The figure below depicts two pinhole cameras looking at point X. In real cameras, the image plane is actually behind the focal point, and produces a rotated image. Here, however, the projection problem is simplified by placing a "virtual image plane" in front of the focal point of each camera to produce an unrotated image. OL and OR represent the focal points of the two cameras. X represents the point of interest in both cameras. Points xL and xR are the projections of point X onto the image planes.

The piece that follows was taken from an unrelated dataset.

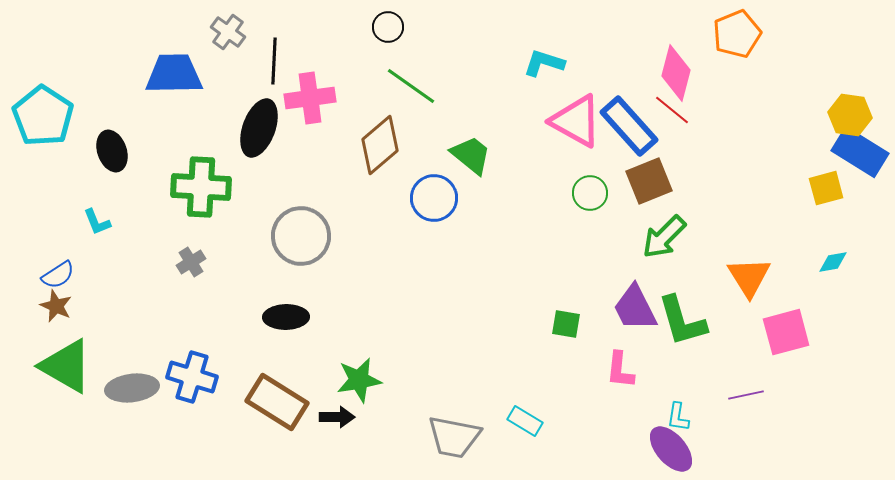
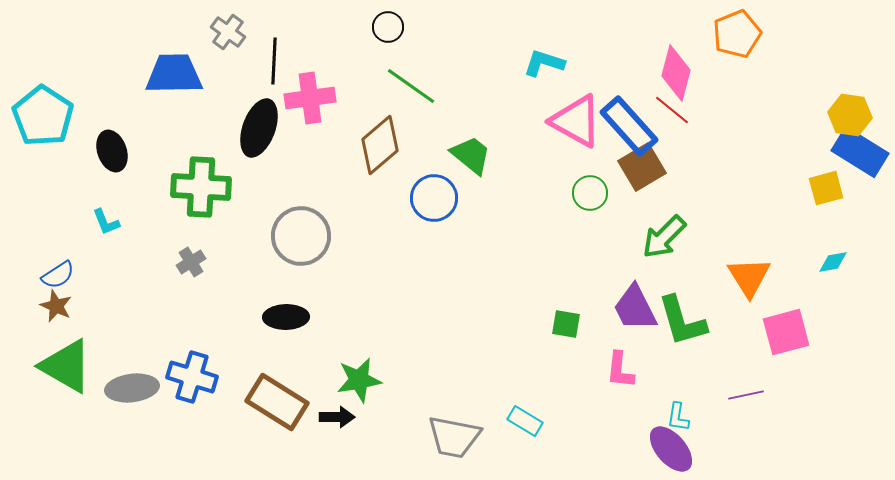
brown square at (649, 181): moved 7 px left, 14 px up; rotated 9 degrees counterclockwise
cyan L-shape at (97, 222): moved 9 px right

Each camera captures a 2D image of the 3D world. This conversion from 3D to 2D is referred to as a perspective projection and is described by the pinhole camera model. It is common to model this projection operation by rays that emanate from the camera, passing through its focal point. Note that each emanating ray corresponds to a single point in the image.

Epipole

Since the two focal points of the cameras are distinct, each focal point projects onto a distinct point into the other camera's image plane. These two image points are denoted by EL and ER and are called "epipoles". Both epipoles EL and ER and both focal points OL and OR lie on a single line.

Epipolar line

The line OL-X is seen by the left camera as a point because it is directly in line with that camera's focal point. However, the right camera sees this line as a line in its image plane. That line (ER-xR) in the right camera is called an "epipolar line". Symmetrically, the line OR-X seen by the right camera as a point is seen as epipolar line EL-xLby the left camera.

Epipolar plane

As an alternative visualization, consider the points X, OL & OR that form a plane called the "epipolar plane". The epipolar plane intersects each camera's image plane where it forms lines - the epipolar lines. All epipolar lines intersect the epipole regardless of where X is located.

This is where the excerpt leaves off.